Hancock Lab

Archives: Methods

CsCl-Ethidium Bromide Gradient Plasmid Preparations

Method:

  1. Grow E. coli overnight in 500 mls media that selects for the presence of plasmid.
  2. Spin down cells at 8000 rpms for 5 minutes in G3 rotor. Drain thoroughly.
  3. Resuspend pellet in 3 mls of ice-cold 25% sucrose in 0.25 M Tris, pH 7.0. Transfer to a 10 ml ultracentifuge tube.
  4. Add 0.6 mls of freshly prepared 30 mg/ml lysozyme in H20. Mix. Place on ice for 5 minutes.
  5. Add 1.2 mls of ice-cold 0.25 M EDTA, pH 8.0. Mix. Place on ice for 5 minutes.
  6. Add 1.5 mls of 5 M NaCl. Mix. Immediately add 0.6 mls of 10% SDS. Mix. Leave on ice for 3-4 hours.
  7. Pellet lysed cells at 40,000 rpm in a 50Ti rotor at 4oC in the ultracentrifuge for 45 minutes.
  8. Pour supernatent into a 12 ml falcon tube, leaving behind the last bit of viscous clear supernatent (mainly chromosomal DNA). Bring volume to 7.50 mls with sterile water.
  9. Add exactly 6.5 grams of CsCl. Mix (wrist action) until dissolved.
  10. Add 1 ml of 10 mg/ml Ethidium Bromide (EtBr). Mix. (Caution: EtBr is a mutagen. Wear gloves. Use care. 30 µg = 1 cigarette).
  11. Transfer solution to a Beckman quickseal tube (50Ti). Using a 16 gauge needle and a syringe simplifies this. Overlay with parrafin oil. Seal.
  12. Spin 48-60 hours at 44,000 RPM in a 50 Ti rotor or 70.1 Ti.
  13. Collect the plasmid (lower) band after removing the chromosomal (upper) band. Setup the tube in a clamp over a collection bucket with lots of K-dry around. Wear gloves and a lab coat (EtBr). Visualize with LONG-WAVE UV lamp. Wear a face shield. Collection is done by first puncturing the very top of the tube to allow air in. Then puncuture the tube (3cc syringe with 18 gauge needle) right above the top band and lower the tip into band and suck it off. After all the very viscous portion of the chromosomal band has been removed sick the needle in the opposite wall and get a new 3cc syringe and 18G needle. Stick it in above the plasmid band and suck it off. This is the stuff you want for step 14. Cleanup. (see Maratz (New) p. E8)
  14. Extract the EtBr from the plasmid by the addition of an equal part of NaCl-saturated isopropanal (mix equal parts of 5 M NaCl and isopropanol, let sit until the salt settles to the bottom of the tube and there are two phases, use the top phase). Mix. let sit and remove top phase. Repeat until the top phase becomes clear. Do it one more time.
  15. Transfer to sterile corex tube that will hold ten times the volume you’ve got. Add two parts water. Mix. Add two parts (new volume, 6 parts original volume) of -20o C 100% ethanol. Mix. Leave overnight at -20oC (no longer).
  16. Spin down in SS34 (with adaptors) at 8,000RPM for 20 minutes at -20oC. Drain pellet. Dry. Resuspend in 400 µl of TE or water. Transfer to a 1.5 ml microfuge tube and phenol extract once. Add 60 µl of 3 M Sodium acetate. Mix. Add 800 µl of cold Ethanol. Mix. Leave in -20oC for a few hours or on dry ice for 10 minutes. Spin down in microfuge in cold room for 15 minutes. Pour off supernatent. Wash with -20oC 70% Ethanol and spin for 5 minutes. Pour off supernatent and dry pellet in vacuum.

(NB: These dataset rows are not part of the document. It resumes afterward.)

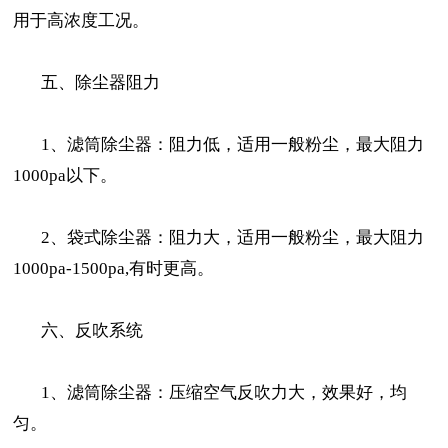
用于高浓度工况。
五、除尘器阻力
1、滤筒除尘器：阻力低，适用一般粉尘，最大阻力
1000pa以下。
2、袋式除尘器：阻力大，适用一般粉尘，最大阻力
1000pa-1500pa,有时更高。
六、反吹系统
1、滤筒除尘器：压缩空气反吹力大，效果好，均
匀。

Release vacuum slowly (through a paper towel). resuspend in 100 µl TE and take the A260, A280 and A310 of a 1/200 dilution of your prep. 1 A260 unit = 50 µg/ml. A260/A280 ratio should be between 1.5 and 2.0. A310 should be very near zero. Alternatively, quantitate with Hoefer TRO100 Fluorometer H33228P dye. (See manufacturer’s method in this manual)

Colony Immunoblot

Materials:

Lysis buffer:

Does not need to be sterile but make fresh.

  • 50mM Tris-HCl, pH 8.0
  • 150mM NaCl
  • 5mM MgCl2
  • 3% BSA
  • 1ug/ml DNase
  • 40ug/ml lysozyme

PBS:

  • 140mM NaCl
  • 1mM K2H2PO4
  • 20mM Na2HPO4
  • 2.5mM KCl, pH 7.4

Developing Solutions:

See Step 11 to see which ones you need to use.

I. Towbin’s saline:

10mM Tris-HCl, pH 7.4

0.9% NaCl

Substrate solution:

10mg Naphthol AS MX phosphate

10ml 50mM Tris-HCl, pH 8.6

20mg Fast Red

II. Substrate solution:

100 ul of 5mg/ml BCIP

100 ul of 10mg/ml NBT (yellow)

400 ul of 1M MgCl2

9.4 ml of 0.1M Tris pH 9.6

Method:

  1. Patch the colonies to be tested on appropriate selective medium.
  2. Place orientation marks on both the plate and nitrocellulose and lay a dry filter on top of the colonies.
  3. With a gloved finger, gently rub the back of the filter to ensure even transfer of the colonies to the nitrocellulose.
  4. Suspend the filter in a glass chamber equilabrated with chloroform for 20 minutes at room temperature.
  5. Put the filter in an empty petri dish, add 10ml of lysis buffer and incubate at 37oC for 45 minutes with shaking.
  6. Wash the filter with PBS, squirting the colonies to remove all bacterial debris. Wash twice in PBS for 5 minutes.
  7. Add 10ml of primary antibody solution in PBS-1% BSA and incubate at 37oC for 2 hours with shaking.
  8. Wash the filter three times in PBS for 5-10 minutes.
  9. Add 10ml of 2nd antibody solution in PBS-1% BSA and incubate as in step 7.
  10. Wash the filter with PBS as in step 8.
  11. Develop blot using one of the following three methods.

Method I

  1. Add 10ml Towbin’s saline and incubate for 10 minutes at room temperature.
  2. Add 10ml of Napthol/Fast red substrate solution. (Be careful as the substrate is carcinogenic.) Incubate at room temperature for up to 30 minutes. When the color has reached maximum intensity, wash the filters with distilled water.
  3. Dry the filters between paper towel and store away from light.

Method II

  1. Add 10 ml of 0.1M Tris pH 9.6 and incubate for 10 min. at room temperature.
  2. Add 10 ml of BCIP/NBT substrate solution and incubate at room temperature until color shows up. Wash filters with distilled water.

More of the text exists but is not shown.